Или лучше спросим твоих корешей?
С нар вытащили двух его друзей. Те страшно трусили, но в какой-то момент сообразили, что всю вину можно свалить на фиксатого, который был у них вроде атамана.
В бараке стало тихо. Паханы сделали знак «тамаде», и тот направился к ним. Через минуту один из паханов поднялся на ноги и объявил:
– Перекур на пять минут.
Сергей подивился такому решению. Ведь все было ясно, чего тут думать? Но еще больше он удивился, когда по истечении пяти минут «тамада» при всеобщем внимании объявил решение сходки:
– Раз цыган ложно обвинялся, значит, вопрос отдается на его усмотрение. Как он захочет, так и будет.
Сперва Сергей ничего не понял. Что значит: как захочет, так и будет? Но все разъяснилось тут же. К нему приблизился Хрипатый и подал финку; остро отточенное лезвие хищно блестело.
– Бери, цыган. Делай гада!
Сергей отрицательно помотал головой.
– Я не могу. Может, я чего не так сказал. Вы уж извините. Я всех ваших правил не знаю. Но убивать не буду.
Неспешно встал со своего места вор по кличке Васек-Дипломат.

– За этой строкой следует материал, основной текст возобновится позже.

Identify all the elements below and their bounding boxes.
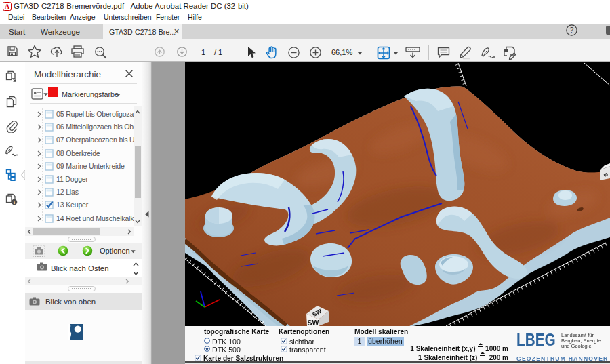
svg-text:?: ? <box>570 26 574 34</box>
svg-text:SW: SW <box>308 319 319 326</box>
svg-text:i: i <box>14 200 15 205</box>
svg-text:A: A <box>5 3 10 10</box>
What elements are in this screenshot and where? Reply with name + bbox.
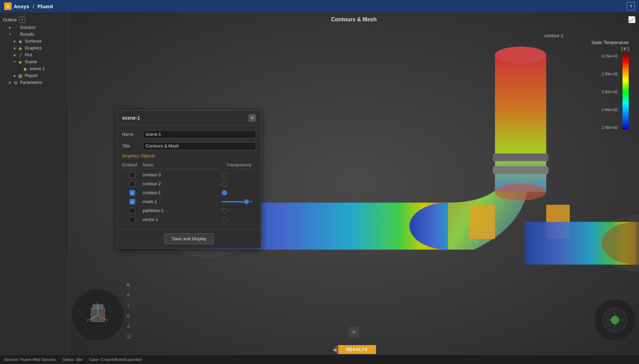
sidebar-item-plot[interactable]: ▶ ╱ Plot [0, 52, 68, 58]
title-input[interactable] [143, 142, 256, 150]
col-name-header: Name [143, 163, 222, 167]
brand-name: Ansys [14, 3, 29, 9]
separator: / [33, 3, 34, 9]
dialog-body: Name Title Graphics Objects Enabled Name… [117, 125, 261, 229]
colorbar-val-3: 2.66e+02 [602, 108, 618, 112]
graphics-row-vector1: vector-1 [122, 215, 256, 224]
outline-label: Outline [3, 17, 17, 22]
name-cell-contour2: contour-2 [143, 181, 222, 186]
app-logo: A Ansys / Fluent [4, 2, 53, 10]
arrow-icon: ▶ [12, 46, 17, 50]
arrow-icon: ▶ [12, 40, 17, 43]
svg-text:z: z [97, 301, 98, 305]
sidebar-label: Parameters [20, 80, 42, 85]
enabled-cell-contour3 [122, 172, 143, 178]
results-arrow[interactable]: ◀ [332, 345, 338, 354]
name-cell-contour3: contour-3 [143, 173, 222, 177]
sidebar-item-solution[interactable]: ▶ Solution [0, 24, 68, 31]
move-icon[interactable]: ✛ [124, 290, 133, 299]
checkbox-contour1[interactable] [130, 190, 135, 196]
colorbar-val-1: 2.99e+02 [602, 72, 618, 76]
sidebar-item-graphics[interactable]: ▶ ◆ Graphics [0, 45, 68, 52]
filter-icon[interactable]: ⊿ [124, 321, 133, 330]
title-row: Title [122, 142, 256, 150]
colorbar-labels: 3.15e+02 2.99e+02 2.82e+02 2.66e+02 2.50… [602, 54, 618, 130]
sidebar-label: Plot [25, 53, 32, 57]
graphics-row-contour3: contour-3 [122, 170, 256, 179]
enabled-cell-mesh1 [122, 199, 143, 205]
solution-icon [12, 25, 19, 30]
name-input[interactable] [143, 130, 256, 139]
sidebar-item-report[interactable]: ▶ ▦ Report [0, 72, 68, 79]
checkbox-mesh1[interactable] [130, 199, 135, 205]
graphics-row-pathlines1: pathlines-1 [122, 206, 256, 215]
trans-cell-vector1 [222, 217, 256, 222]
name-cell-vector1: vector-1 [143, 217, 222, 222]
globe-icon[interactable]: ⊕ [124, 280, 133, 289]
trans-circle-contour3[interactable] [222, 172, 227, 178]
report-icon: ▦ [17, 73, 23, 78]
help-button[interactable]: ? [627, 2, 635, 10]
sidebar-header: Outline + [0, 15, 68, 24]
enabled-cell-pathlines1 [122, 208, 143, 213]
sidebar-item-scene[interactable]: ▼ ◆ Scene [0, 58, 68, 65]
table-header: Enabled Name Transparency [122, 161, 256, 169]
graphics-row-contour1: contour-1 [122, 188, 256, 197]
sidebar-item-results[interactable]: ▼ Results [0, 31, 68, 38]
trans-cell-contour3 [222, 172, 256, 178]
arrow-icon: ▶ [8, 26, 12, 29]
colorbar-val-2: 2.82e+02 [602, 90, 618, 94]
sidebar-item-parameters[interactable]: ▶ ⊞ Parameters [0, 79, 68, 86]
topbar: A Ansys / Fluent ? [0, 0, 639, 12]
trans-circle-vector1[interactable] [222, 217, 227, 222]
statusbar: Session: Fluent Web Session Status: Idle… [0, 354, 639, 364]
graphics-row-contour2: contour-2 [122, 179, 256, 188]
bottom-toolbar: ≡ [349, 327, 359, 337]
dialog-close-button[interactable]: ✕ [249, 114, 256, 122]
svg-rect-10 [493, 166, 549, 174]
sidebar-label: Scene [25, 59, 37, 64]
checkbox-pathlines1[interactable] [130, 208, 135, 213]
nav-widget-left: x y z [72, 289, 124, 341]
save-display-button[interactable]: Save and Display [164, 233, 213, 244]
sidebar-label: Surfaces [25, 39, 42, 44]
zoom-icon[interactable]: ⊖ [124, 311, 133, 320]
sidebar-item-surfaces[interactable]: ▶ ◆ Surfaces [0, 38, 68, 45]
trans-cell-mesh1 [222, 199, 256, 205]
trans-slider-mesh1[interactable] [222, 199, 253, 205]
sidebar: Outline + ▶ Solution ▼ Results ▶ ◆ Surfa… [0, 12, 69, 354]
chart-icon[interactable]: 📈 [628, 16, 636, 23]
trans-circle-pathlines1[interactable] [222, 208, 227, 213]
view-tools [601, 306, 629, 334]
dialog-title: scene-1 [122, 115, 140, 121]
name-cell-mesh1: mesh-1 [143, 199, 222, 204]
arrow-icon: ▶ [12, 53, 17, 57]
idle-status: Status: Idle [63, 357, 82, 362]
trans-cell-contour2 [222, 181, 256, 187]
axis-icon[interactable]: ⟟ [124, 301, 133, 310]
checkbox-contour3[interactable] [130, 172, 135, 178]
axis-gizmo: x y z [81, 298, 115, 332]
dialog-footer: Save and Display [117, 229, 261, 248]
enabled-cell-vector1 [122, 217, 143, 222]
copy-icon[interactable]: ❑ [124, 332, 133, 341]
menu-icon[interactable]: ≡ [349, 327, 359, 337]
sidebar-item-scene1[interactable]: ◆ scene-1 [0, 65, 68, 72]
colorbar-row: 3.15e+02 2.99e+02 2.82e+02 2.66e+02 2.50… [602, 54, 629, 130]
checkbox-vector1[interactable] [130, 217, 135, 222]
nav-widget-right [594, 299, 636, 341]
viewport: Contours & Mesh [69, 12, 639, 354]
title-label: Title [122, 144, 143, 148]
add-button[interactable]: + [19, 16, 25, 23]
arrow-icon: ▼ [8, 33, 12, 36]
sidebar-label: Results [20, 32, 34, 37]
trans-circle-contour2[interactable] [222, 181, 227, 187]
results-label[interactable]: RESULTS [338, 345, 376, 354]
name-label: Name [122, 132, 143, 137]
case-status: Case: C:/work/fluent/t-junction [89, 357, 142, 362]
parameters-icon: ⊞ [12, 80, 19, 85]
section-label: Graphics Objects [122, 154, 256, 158]
sidebar-label: Report [25, 73, 38, 78]
checkbox-contour2[interactable] [130, 181, 135, 187]
trans-circle-contour1[interactable] [222, 190, 227, 196]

– Ты правильно поступаешь, цыган. Но ты не учел одного: как бы он поступил на твоем месте. А он не стал бы искать человечность, а взял бы финку и порешил тебя не задумываясь. Но это дело твое. Мы разбирали по справедливости, хоть ты и молодой, но кое-кто знает тебя как правильного фраера. Может, ты передумал и не станешь проявлять малодушия к этой гниде? – И он в упор посмотрел на Сергея.
Сергей ответил не раздумывая:
– Пусть его совесть убивает, а я не стану пачкать руки. Думаю, что он и сам все понял.
Стало очень тихо. Паханы снова стали о чем-то шептаться. Наконец поднялся один из них – невысокий крепыш с аккуратной бородкой и рыжими усами. Он объявил высоким голосом, ни на кого не глядя:
– Воровская сходка приняла решение помириться, чтобы в дальнейшем такое не повторялось.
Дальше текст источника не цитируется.